Usually, the query, key and value input dimensions are the same, but we want our implementation to be very general and make as few assumptions as possible about the current use case. Therefore, we will be more specific. The reason that normally they are the same is that, typically, they come out of the input embeddings (with the positional embeddings added on top) and the same embedding is used for all vectors, giving them all the same input dimension.

In [52]:
import jax
import jax.numpy as jnp
import equinox as eqx
from jaxtyping import Float, Array


query_input_dim = 16
query_embedding_dim = 32
key_input_dim = 16
key_embedding_dim = 32
value_input_dim = 16
value_embedding_dim = 32
num_heads = 4
max_seq_len = 10
batch_size = 2
key = jax.random.PRNGKey(42)

In [53]:
# Version 1
class MultiheadAttention(eqx.Module):
    query_projection: eqx.nn.Linear
    key_projection: eqx.nn.Linear
    value_projection: eqx.nn.Linear

    query_input_dim: int = eqx.field(static=True)
    query_embedding_dim: int = eqx.field(static=True)
    
    key_input_dim: int = eqx.field(static=True)
    key_embedding_dim: int = eqx.field(static=True)

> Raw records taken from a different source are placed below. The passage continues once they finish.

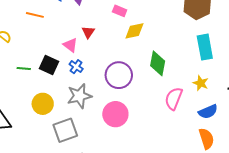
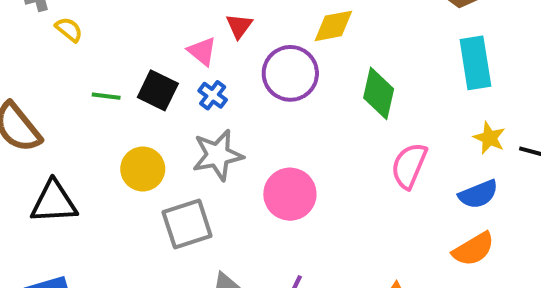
purple circle: (119, 75) -> (290, 73), moved
yellow star: (201, 83) -> (489, 138), moved
orange semicircle: (206, 139) -> (473, 249), turned 75

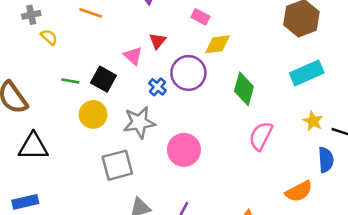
cyan rectangle: (475, 63) -> (307, 73), turned 72
blue cross: (213, 95) -> (158, 87), moved
yellow circle: (143, 169) -> (93, 114), moved
blue semicircle: (478, 194) -> (326, 160), moved, turned -75

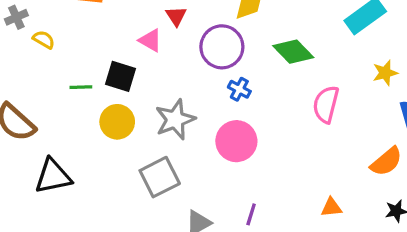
blue cross: (158, 87) -> (239, 89), moved
green diamond: (244, 89) -> (293, 52), turned -48
yellow star: (313, 121) -> (385, 73), turned -30

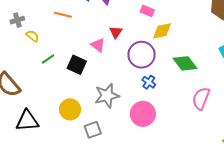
green line: (81, 87) -> (48, 59), moved, turned -40
yellow circle: (117, 122) -> (70, 109), moved
gray square: (160, 177) -> (93, 130), size x0.7

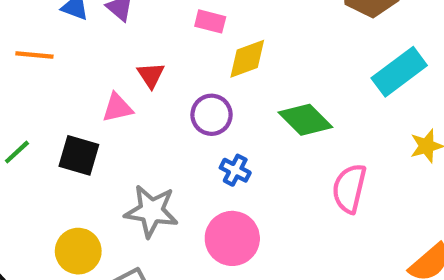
pink triangle: (98, 45) -> (117, 108), turned -42
purple circle: (141, 55) -> (211, 115), size x0.7
gray star: (107, 96) -> (151, 211), turned 30

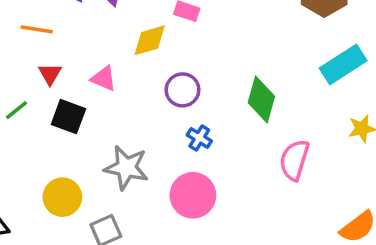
yellow diamond: (247, 59) -> (150, 40), moved
red triangle: (151, 75) -> (50, 74), moved
pink triangle: (117, 108) -> (104, 78), turned 32
green diamond: (305, 120) -> (261, 100), turned 57

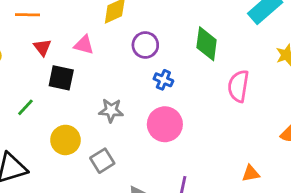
green line: (16, 110) -> (25, 107), moved
gray star: (126, 168) -> (111, 110), size x0.7

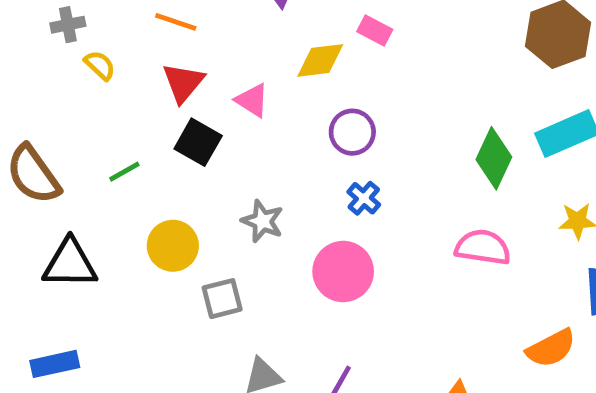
green diamond: (207, 44) -> (494, 158), moved
red triangle: (42, 47) -> (183, 83), size x1.4
pink semicircle: (238, 86) -> (483, 247), turned 72

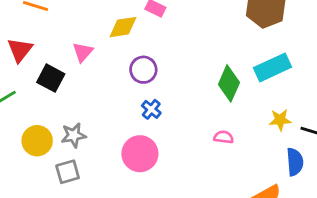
red triangle: (183, 83) -> (20, 50), moved
pink triangle: (252, 100) -> (83, 52), turned 40
gray star: (262, 221) -> (74, 135), moved, turned -30
pink semicircle: (483, 247) -> (224, 137), size x0.6

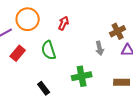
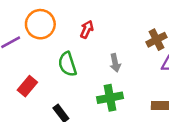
gray arrow: (100, 48) -> (115, 63), moved
red rectangle: (18, 53) -> (27, 86), moved

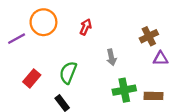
green semicircle: (67, 64) -> (68, 73), moved, turned 40
green cross: (110, 98) -> (124, 90), moved

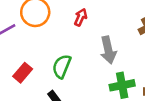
gray arrow: (111, 57) -> (108, 50), size x1.5

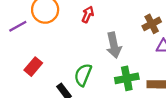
green semicircle: (62, 66) -> (83, 75), moved

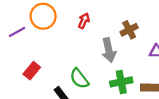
brown cross: (152, 24) -> (129, 30), moved
green semicircle: (83, 75) -> (79, 79), turned -60

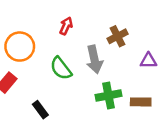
orange circle: (43, 16) -> (20, 47), moved
green semicircle: (79, 79) -> (61, 68), moved

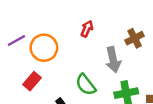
green semicircle: (61, 68) -> (86, 85), moved

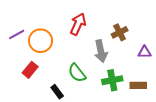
red arrow: (87, 29) -> (78, 24), size x1.5

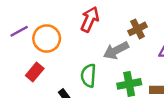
gray arrow: (101, 51) -> (116, 50), turned 75
green semicircle: (77, 73) -> (88, 76), turned 42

    value_input_dim: int = eqx.field(static=True)
    value_embedding_dim: int = eqx.field(static=True)

    num_heads: int = eqx.field(static=True)

    def __init__(self, query_embedding_dim, key_embedding_dim, value_embedding_dim, query_input_dim, key_input_dim, value_input_dim, num_heads, key):
        qkey, kkey, vkey = jax.random.split(key, 3)
        self.query_projection = eqx.nn.Linear(query_input_dim, num_heads * query_embedding_dim, key=qkey, use_bias=False)
        self.key_projection = eqx.nn.Linear(key_input_dim, num_heads * key_embedding_dim, key=kkey, use_bias=False)
        self.value_projection = eqx.nn.Linear(value_input_dim, num_heads * value_embedding_dim, key=vkey, use_bias=False)
    
        # parameters
        self.query_input_dim = query_input_dim
        self.query_embedding_dim = query_embedding_dim
        self.key_input_dim = key_input_dim
        self.key_embedding_dim = key_embedding_dim
        self.value_input_dim = value_input_dim
        self.value_embedding_dim = value_embedding_dim
        self.num_heads = num_heads

    def __call__(self, x: Float[Array, "max_seq_len input_dim"]):
        seq_len, _ = x.shape
        query = jax.vmap(self.query_projection)(x).reshape(seq_len, self.num_heads, self.query_embedding_dim)
        key = jax.vmap(self.key_projection)(x).reshape(seq_len, self.num_heads, self.key_embedding_dim) 
        value = jax.vmap(self.value_projection)(x).reshape(seq_len, self.num_heads, self.value_embedding_dim)
        print(f"{query.shape=}")
        print(f"{key.shape=}")
        print(f"{value.shape=}")

key, subkey = jax.random.split(key)
mha = MultiheadAttention(query_embedding_dim, key_embedding_dim, value_embedding_dim, query_input_dim, key_input_dim, value_input_dim, num_heads, key)
x = jax.random.normal(subkey, (max_seq_len, query_input_dim))
mha(x)

query.shape=(10, 4, 32)
key.shape=(10, 4, 32)
value.shape=(10, 4, 32)


As mentioned in my previous blog post, a MHA block consists of multiple _heads_. But, instead of looping over each head, one at a time, we can instead simply enlarge the query, key and value layers to include all of the heads. Look at it this way: taking all of the heads into consideration, the **output** shape of, say, the query projection should be:

$$
    [L \times h \times q_{embd}]
$$

By making the query projection layer project from $q_{in}$ to $h * q_{emdb}$, we get initially a matrix with the same $[L \times h * q_{embd}]$. From there, we can simply reshape that matrix into our desired shape: $[L \times h \times q_{embd}]$.

This is just the first steps for the query and value projections, they have still quite the journey ahead. We still need to matrix multiply, scale (sometimes mask) and softmax them. Let's write a function that can do all of that in one go.